Out of memory when wrong use graphql with dataloader
yanghg-basefx opened this issue · comments
See this code:
class Type2Loader(DataLoader):
def batch_load_fn(self, keys):
# Now, we have 20 thousands keys
return Promise.resolve(range(10000)) # But we only return 10 thousands result
type2_loader = Type2Loader()
class Type2(graphene.ObjectType):
id = graphene.ID()
def resolve_id(self, info):
return self
class Type1(graphene.ObjectType):
id = graphene.ID()
type2 = graphene.Field(Type2)
def resolve_id(self, info):
return self
def resolve_type2(self, info):
return type2_loader.load(self) # Image type2_loader.load will be called 20 thousands times
class Query(graphene.ObjectType):
type1 = graphene.List(Type1)
def resolve_type1(self, info):
return range(20000) # We have 20 thousands results
schema = Schema(query=Query)
Now, if you run this:
query = '''
{
type1 {
id
type2 {
id
}
}
}
'''
schema.execute(query).to_dict()
GraphQL will try to call format_error in to_dict.
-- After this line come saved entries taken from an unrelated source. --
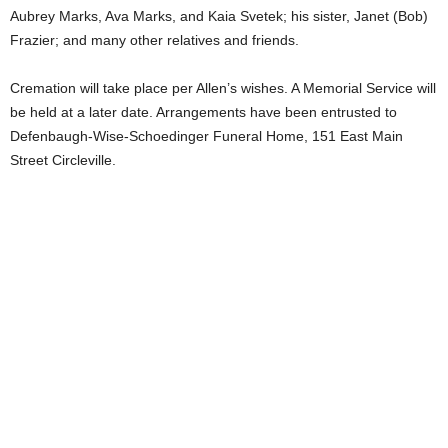
Aubrey Marks, Ava Marks, and Kaia Svetek; his sister, Janet (Bob)
Frazier; and many other relatives and friends.
Cremation will take place per Allen’s wishes. A Memorial Service will
be held at a later date. Arrangements have been entrusted to
Defenbaugh-Wise-Schoedinger Funeral Home, 151 East Main
Street Circleville.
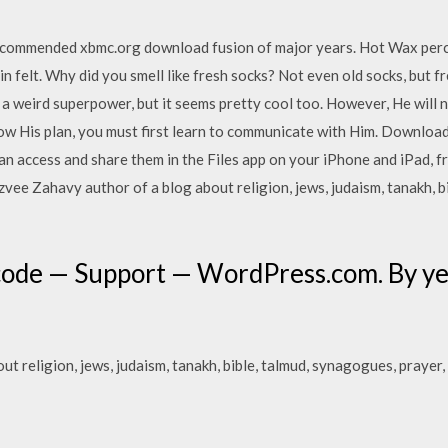
recommended xbmc.org download fusion of major years. Hot Wax perc
aladin felt. Why did you smell like fresh socks? Not even old socks, but
 a weird superpower, but it seems pretty cool too. However, He will 
now His plan, you must first learn to communicate with Him. Download
can access and share them in the Files app on your iPhone and iPad, 
ee Zahavy author of a blog about religion, jews, judaism, tanakh, b
code — Support — WordPress.com. By yea
t religion, jews, judaism, tanakh, bible, talmud, synagogues, prayer,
Most time it's fine, but must note, DataLoader will add all the keys and values in the error message, so if you have a very-very-very long list, It will raise an error message like:
DataLoader must be constructed with a function which accepts Array<key> and returns Promise<Array<value>>, but the function did not return a Promise of an Array of the same length as the Array of keys.
Keys:
[0, 1, 2, 3, 4, 5, all the keys, 20000]
Values:
[(0, '0'), (1, '1'), all the values, [10000, '10000']]
Imagine, to_dict will format it 20, 000 times to fill errors, so it will cost more than 10 GB memory. It shouldn't be happened, though it starts with a wrong code.